Zoom - Seattle, WA
posted 3 months ago
As a Machine Learning Platform Engineer at Zoom, you will play a crucial role in developing and managing the AI infrastructure and framework that supports our machine learning initiatives. Your primary focus will be on enhancing the training, deployment, and operational capabilities of our AI systems, ensuring they are functional, scalable, and reliable. This position is pivotal in shaping and optimizing Zoom's AI capabilities, which are integral to our product offerings and overall mission to improve communication and collaboration. You will be part of a dedicated AI infrastructure team that is responsible for managing the entire Machine Learning Platform. This includes overseeing model training processes and the underlying infrastructure that supports these activities.
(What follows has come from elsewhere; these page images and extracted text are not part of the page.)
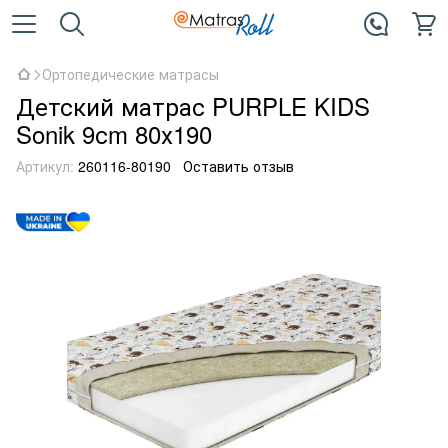
Ортопедические матрасы
Детский матрас PURPLE KIDS
Sonik 9сm 80х190
Артикул:
260116-80190
Оставить отзыв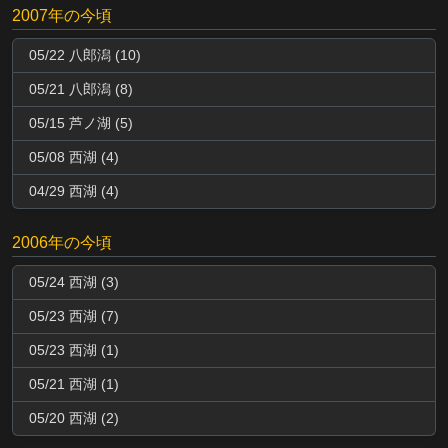
2007年の今頃
05/22 八郎潟 (10)
05/21 八郎潟 (8)
05/15 芦ノ湖 (5)
05/08 西湖 (4)
04/29 西湖 (4)
2006年の今頃
05/24 西湖 (3)
05/23 西湖 (7)
05/23 西湖 (1)
05/21 西湖 (1)
05/20 西湖 (2)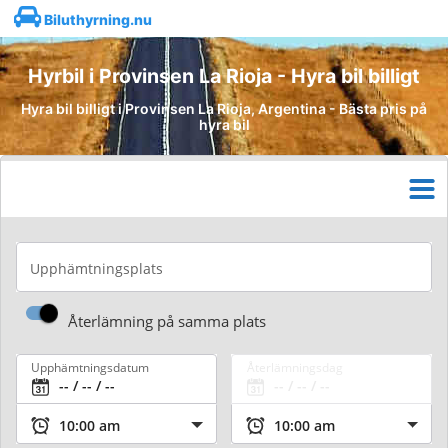
Biluthyrning.nu
Hyrbil i Provinsen La Rioja - Hyra bil billigt
Hyra bil billigt i Provinsen La Rioja, Argentina - Bästa pris på
hyra bil
Upphämtningsplats
Återlämning på samma plats
Upphämtningsdatum
Återlämningsdag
Your work will directly contribute to improving efficiency in GPU training and enhancing the throughput and latency of language model inference. The team is committed to pushing the boundaries of what is possible with AI, and your contributions will be essential in achieving these goals. In this role, you will be tasked with developing the Machine Learning Platform management system, which involves building the necessary toolchains, services, and pipelines for model development workflows and model serving architecture. You will prioritize various metrics for monitoring model training and inference, ensuring that our systems operate at peak performance. Additionally, you will be responsible for developing and maintaining a high-performance GPU infrastructure for large language model (LLM) training, as well as understanding autoscaling for inference services and managing multiple models for dynamic loading. Your expertise will also be critical in supporting, troubleshooting, and resolving any issues that arise during the training and inference processes.